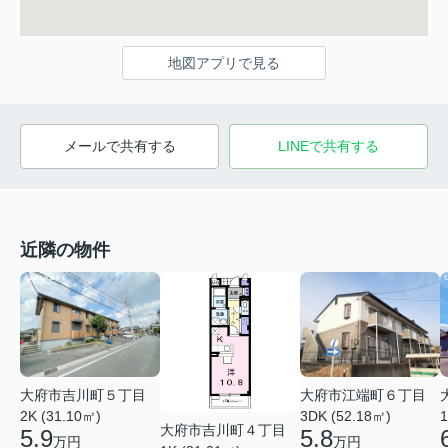
地図アプリで見る
メールで共有する
LINEで共有する
近隣の物件
大府市吉川町５丁目
大府市江端町６丁目
2K (31.10㎡)
3DK (52.18㎡)
1
大府市吉川町４丁目
5.9
5.8
万円
万円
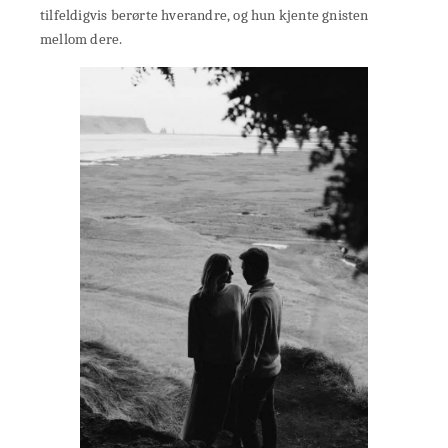
tilfeldigvis berørte hverandre, og hun kjente gnisten
mellom dere.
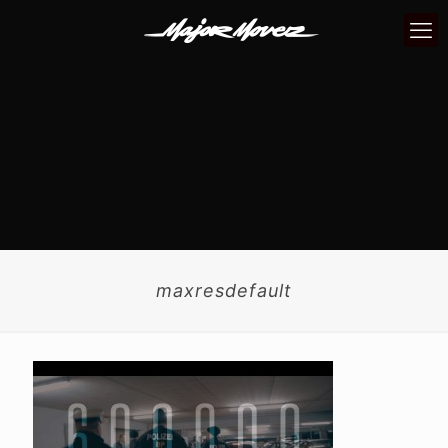
maxresdefault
------------------------------------------------
> [About this exercise]
The answer is a faithful copy of the records above, with the pictures removed.

> [Result]
地図アプリで見る
メールで共有する
LINEで共有する
近隣の物件
大府市吉川町５丁目
大府市江端町６丁目
2K (31.10㎡)
3DK (52.18㎡)
1
大府市吉川町４丁目
5.9
5.8
万円
万円
tilfeldigvis berørte hverandre, og hun kjente gnisten
mellom dere.
maxresdefault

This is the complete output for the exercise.